The album’s title points to an intention of self-discovery. Sara Taylor blames herself for her own scars on “Looking Down”; “Unlearning the damage I’ve knit myself within/ To break free of trauma grown beneath my skin/ A mangled nail lodged so deep in the wall/ A trap door exit from my own downfall.” There’s trace amounts of optimism underneath the trance percussion. Taylor doubts she’ll ever find solace due to her guilt over her self-care, or lack thereof. “Will I ever get to Heaven/ If I can only look down?” Taylor’s introspection gets disrespected by a production job that belongs on Spotify’s algorithm generated “Power Gaming” playlist. It relegates Taylor’s pain to an aesthetic, a problem that courses throughout A Skeleton Key in the Doors of Depression. It’s one of the few times the vocals succeed where the production falters. King Yosef’s gruff shouts exist in a separate fringe from Taylor’s higher pitched vocals. Despite the project’s 30-minute runtime, the vocals ache of monotony. There’s no variance in their delivery and no attempts by either party to explore more than unfocused fury. It’s like getting battered with a hammer on the pinky toe, painful but ultimately inconsequential.

Perhaps as a beat tape A Skeleton Key in the Doors of Depression would succeed because beneath the ceaseless raspy screams are flowing, ebbing composition. “Head Underwater” and “A Mother’s Love” both conjure the obligatory Nine Inch Nails influence by selecting some of the lesser regarded aspects of Reznor’s craft. King Yosef and Youth Code grant the synths ample geography on “A Mother’s Love”, instilling an unsettling atmosphere that conveys more horror than the shock rock vocals. “Head Underwater” draws upon Nine Inch Nails’ Bad Witch with a fuzzy guitar riff and a shredding solo in a nimble cut that asserts the production’s precedence. On the closer “Finally Docked” the production outshines the vocals with more vulnerability than either King Yosef nor Taylor. The contrast between the punk guitar and the overbearing synthesizers generates a clear image of the internal struggle both vocalists fumble to articulate.

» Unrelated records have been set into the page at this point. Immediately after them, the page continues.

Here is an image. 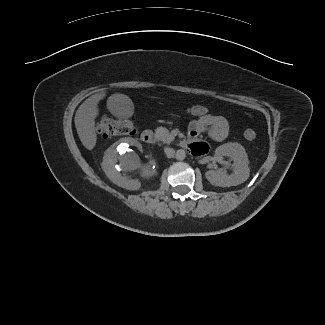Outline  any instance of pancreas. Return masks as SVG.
<instances>
[{
    "instance_id": "obj_1",
    "label": "pancreas",
    "mask_w": 325,
    "mask_h": 325,
    "mask_svg": "<svg viewBox=\"0 0 325 325\" xmlns=\"http://www.w3.org/2000/svg\"><path fill=\"white\" fill-rule=\"evenodd\" d=\"M155 135L159 140L167 144L174 140V137L169 133V131L163 127L156 128Z\"/></svg>"
}]
</instances>
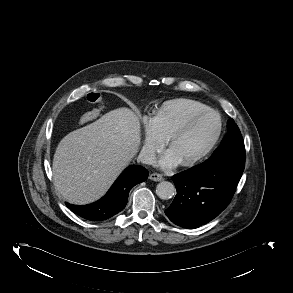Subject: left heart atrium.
<instances>
[{
  "label": "left heart atrium",
  "instance_id": "obj_1",
  "mask_svg": "<svg viewBox=\"0 0 293 293\" xmlns=\"http://www.w3.org/2000/svg\"><path fill=\"white\" fill-rule=\"evenodd\" d=\"M179 163H181L180 160L170 149L167 150L158 161V165L165 169L173 168L177 166Z\"/></svg>",
  "mask_w": 293,
  "mask_h": 293
}]
</instances>
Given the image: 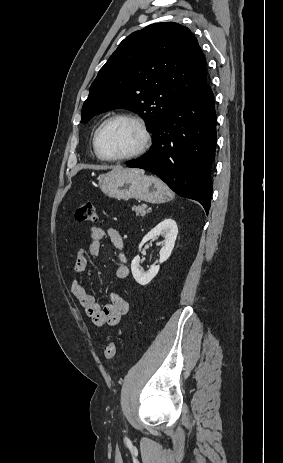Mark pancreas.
I'll return each mask as SVG.
<instances>
[{"label": "pancreas", "mask_w": 283, "mask_h": 463, "mask_svg": "<svg viewBox=\"0 0 283 463\" xmlns=\"http://www.w3.org/2000/svg\"><path fill=\"white\" fill-rule=\"evenodd\" d=\"M132 211L136 212V216L144 217L146 213H148L147 206L145 204L132 206Z\"/></svg>", "instance_id": "1"}]
</instances>
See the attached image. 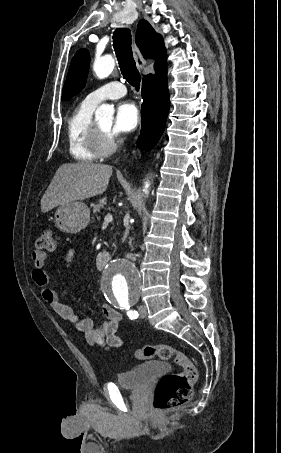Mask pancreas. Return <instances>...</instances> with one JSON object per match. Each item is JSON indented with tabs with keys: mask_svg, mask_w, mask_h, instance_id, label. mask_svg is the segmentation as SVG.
Instances as JSON below:
<instances>
[{
	"mask_svg": "<svg viewBox=\"0 0 281 453\" xmlns=\"http://www.w3.org/2000/svg\"><path fill=\"white\" fill-rule=\"evenodd\" d=\"M104 204H107L106 198H100L97 204H91L93 208V214H96V212H101V208H104Z\"/></svg>",
	"mask_w": 281,
	"mask_h": 453,
	"instance_id": "obj_1",
	"label": "pancreas"
}]
</instances>
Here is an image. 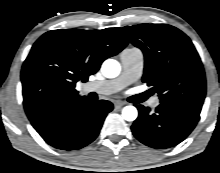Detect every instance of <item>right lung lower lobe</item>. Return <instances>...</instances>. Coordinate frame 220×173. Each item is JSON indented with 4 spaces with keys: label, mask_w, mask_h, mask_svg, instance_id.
Instances as JSON below:
<instances>
[{
    "label": "right lung lower lobe",
    "mask_w": 220,
    "mask_h": 173,
    "mask_svg": "<svg viewBox=\"0 0 220 173\" xmlns=\"http://www.w3.org/2000/svg\"><path fill=\"white\" fill-rule=\"evenodd\" d=\"M112 109L113 104L109 101L95 103L85 96L75 95L46 106L28 118L49 145L70 151L91 143Z\"/></svg>",
    "instance_id": "98d812e1"
}]
</instances>
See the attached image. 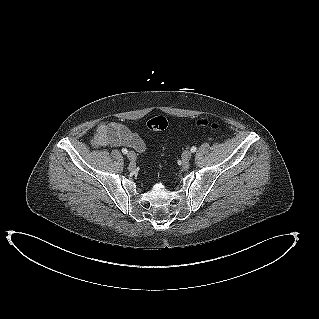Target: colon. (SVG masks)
I'll return each mask as SVG.
<instances>
[{
    "label": "colon",
    "mask_w": 319,
    "mask_h": 319,
    "mask_svg": "<svg viewBox=\"0 0 319 319\" xmlns=\"http://www.w3.org/2000/svg\"><path fill=\"white\" fill-rule=\"evenodd\" d=\"M196 125L199 127H208L212 130H219L221 127L218 122L209 121L204 118L197 120ZM147 126L153 131H161L167 128L168 121L163 116H156L148 120Z\"/></svg>",
    "instance_id": "1"
}]
</instances>
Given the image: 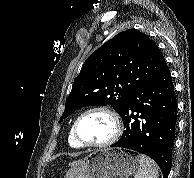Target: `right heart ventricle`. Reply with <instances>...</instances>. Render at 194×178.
I'll use <instances>...</instances> for the list:
<instances>
[{"label":"right heart ventricle","mask_w":194,"mask_h":178,"mask_svg":"<svg viewBox=\"0 0 194 178\" xmlns=\"http://www.w3.org/2000/svg\"><path fill=\"white\" fill-rule=\"evenodd\" d=\"M68 144L71 148L73 149H81L82 146H80L76 141L75 139L73 138V135H72V128L70 129L69 131V134H68Z\"/></svg>","instance_id":"e07e8e85"}]
</instances>
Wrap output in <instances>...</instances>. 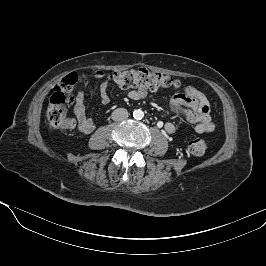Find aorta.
<instances>
[{
  "label": "aorta",
  "mask_w": 266,
  "mask_h": 266,
  "mask_svg": "<svg viewBox=\"0 0 266 266\" xmlns=\"http://www.w3.org/2000/svg\"><path fill=\"white\" fill-rule=\"evenodd\" d=\"M133 117L135 119L141 120L144 117V112L141 109H137L133 112Z\"/></svg>",
  "instance_id": "762f6f07"
}]
</instances>
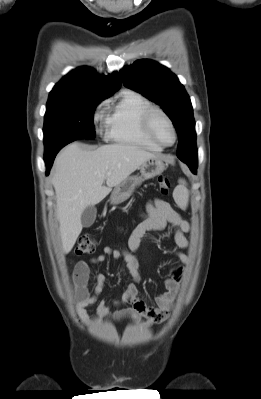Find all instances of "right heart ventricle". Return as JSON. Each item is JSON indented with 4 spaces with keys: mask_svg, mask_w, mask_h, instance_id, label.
<instances>
[{
    "mask_svg": "<svg viewBox=\"0 0 261 399\" xmlns=\"http://www.w3.org/2000/svg\"><path fill=\"white\" fill-rule=\"evenodd\" d=\"M151 106L142 94L123 91L106 115V137L113 142L161 151L162 148L153 143L142 129V115Z\"/></svg>",
    "mask_w": 261,
    "mask_h": 399,
    "instance_id": "1",
    "label": "right heart ventricle"
}]
</instances>
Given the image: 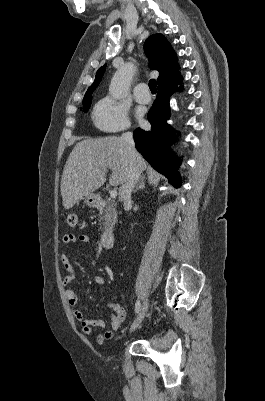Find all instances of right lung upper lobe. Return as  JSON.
<instances>
[{"instance_id": "1", "label": "right lung upper lobe", "mask_w": 265, "mask_h": 401, "mask_svg": "<svg viewBox=\"0 0 265 401\" xmlns=\"http://www.w3.org/2000/svg\"><path fill=\"white\" fill-rule=\"evenodd\" d=\"M144 50L151 59L150 68L158 70L160 73L157 78L158 89L170 88L181 82L182 78L180 73L177 72L179 66L176 61V55L162 34L151 35L145 42ZM105 68L106 65L97 71L95 81L87 90L83 101L92 98L91 94L99 85Z\"/></svg>"}]
</instances>
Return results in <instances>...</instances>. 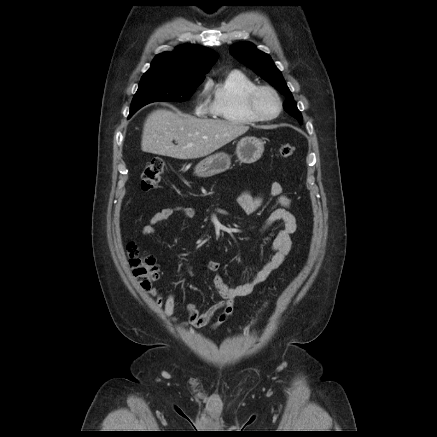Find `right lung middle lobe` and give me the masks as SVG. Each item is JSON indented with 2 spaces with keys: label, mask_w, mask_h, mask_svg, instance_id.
Here are the masks:
<instances>
[{
  "label": "right lung middle lobe",
  "mask_w": 437,
  "mask_h": 437,
  "mask_svg": "<svg viewBox=\"0 0 437 437\" xmlns=\"http://www.w3.org/2000/svg\"><path fill=\"white\" fill-rule=\"evenodd\" d=\"M203 80H185L165 72L145 73L132 100L129 117L151 102L186 101Z\"/></svg>",
  "instance_id": "dd1d6c3e"
}]
</instances>
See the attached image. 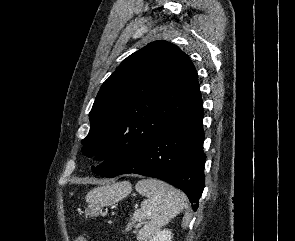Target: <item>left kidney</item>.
<instances>
[{
    "instance_id": "left-kidney-1",
    "label": "left kidney",
    "mask_w": 295,
    "mask_h": 241,
    "mask_svg": "<svg viewBox=\"0 0 295 241\" xmlns=\"http://www.w3.org/2000/svg\"><path fill=\"white\" fill-rule=\"evenodd\" d=\"M149 241H172V233L168 229L159 231L151 240Z\"/></svg>"
}]
</instances>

Their monotonous performances flatten any nuance.

A Skeleton Key in the Doors of Depression is a joyless affair with tidbits of forward thinking production. Vocally, both King Yosef and Sara Taylor attempt to pierce some boundary and communicate their latent frustrations but oftentimes the production and vocals are mismatched. The times they do synergize, like on “Burner,” depth is traded for raw intensity. This isn’t an inherent flaw but both acts pine for greater resonance. They want their fury to stand for something beyond binaural beatdowns. A Skeleton Key in the Doors of Depression offers little insight nor opens any doors, acting as a paper weight with occasional flourishes of endorphin rushes.

This collaboration mostly acts as a paper weight but provides occasional flourishes of endorphin rushes.